Cart-Pole

Cart-pole is a classical example in non-linear dynamics and control theory. The system consists of a cart that is free to move along the ground, with a pendulum attached to it (as illustrated below).

This repository is a Python playground for the cart-pole system. The majority of the project is implemented from scratch, and many of the equations used are derived in dynamics.ipynb.

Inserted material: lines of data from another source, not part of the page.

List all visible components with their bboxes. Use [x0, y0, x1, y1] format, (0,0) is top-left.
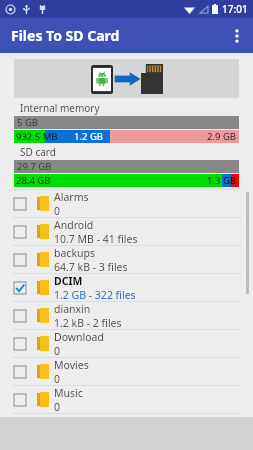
button[interactable]: Download — [0, 330, 253, 358]
button[interactable]: backups — [0, 246, 253, 274]
staticText: 28.4 GB — [16, 174, 51, 187]
staticText: 2.9 GB — [207, 130, 236, 143]
staticText: 64.7 kB - 3 files — [54, 260, 128, 273]
staticText: Music — [54, 386, 83, 400]
staticText: 0 — [54, 372, 61, 385]
button[interactable]: More options — [221, 18, 253, 53]
staticText: Alarms — [54, 190, 89, 204]
staticText: Movies — [54, 358, 89, 372]
button[interactable]: dianxin — [0, 302, 253, 330]
staticText: 1.2 kB - 2 files — [54, 316, 122, 329]
staticText: 0 — [54, 344, 61, 357]
staticText: 10.7 MB - 41 files — [54, 232, 138, 245]
button[interactable]: Movies — [0, 358, 253, 386]
staticText: backups — [54, 246, 95, 260]
button[interactable]: Android — [0, 218, 253, 246]
button[interactable]: DCIM — [0, 274, 253, 302]
staticText: 0 — [54, 204, 61, 217]
staticText: Files To SD Card — [11, 26, 120, 45]
staticText: 1.2 GB — [74, 130, 103, 143]
button[interactable]: Alarms — [0, 190, 253, 218]
staticText: 0 — [54, 400, 61, 413]
staticText: SD card — [20, 145, 56, 159]
staticText: 1.3 GB — [207, 174, 236, 187]
staticText: 932.5 MB — [16, 130, 58, 143]
staticText: 17:01 — [222, 2, 248, 16]
staticText: Download — [54, 330, 104, 344]
staticText: Android — [54, 218, 94, 232]
staticText: 5 GB — [17, 116, 38, 129]
staticText: 29.7 GB — [17, 160, 52, 173]
staticText: Internal memory — [20, 101, 100, 115]
staticText: 1.2 GB - 322 files — [54, 288, 136, 301]
button[interactable]: Music — [0, 386, 253, 414]
staticText: dianxin — [54, 302, 91, 316]
staticText: DCIM — [54, 274, 83, 288]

The primary focus of the repo is to prototype and compare controllers that balance the pole upright, a non trivial problem because the upright configuration is an unstable equilibrium (see below). Implemented approaches include:

Reinforcement learning (RL)
- Q-learning
- Deep Q-Network (DQN)
Classical controllers
- Linear quadratic regulator (LQR)
- Energy-based controlling
- Hybrid controlling

System overview	Passive dynamics - starting with a pole angle of 0.01 rad

Reinforcement learning

Reinforcement learning is a branch of machine learning where an agent learns a policy (a decision-making rule) by interacting with an environment, receiving feedback through rewards and improving via trial and error.

Q-learning

I implemented tabular Q-learning from scratch and trained it to balance the pole while keeping the cart near the origin. Unlike classical controllers, the Q-learning agent uses discretized state and action spaces. It can apply only a fixed force to the left or right, which yields less smooth trajectories than controllers with continuous actions. Below is a Q-learning policy with two actions, trying to handle the initial state [1.2, 0.1, 0.2, 0.1 ].

Deep Q-Network (DQN)

The DQN agent uses a neural network to approximate the Q-function over a continuous state space, in contrast to Q-learning which operates with a discrete state space, while still having a discrete set of actions to choose from. DQN is better suited to handle more actions and therefore it is able to control the cart more smoothly. Below is a DQN policy trained with four actions, trying to handle the initial state [3, 0, 0.8, 0].

Classical Controllers

Classical controllers are derived from an analytic model of the system’s dynamics.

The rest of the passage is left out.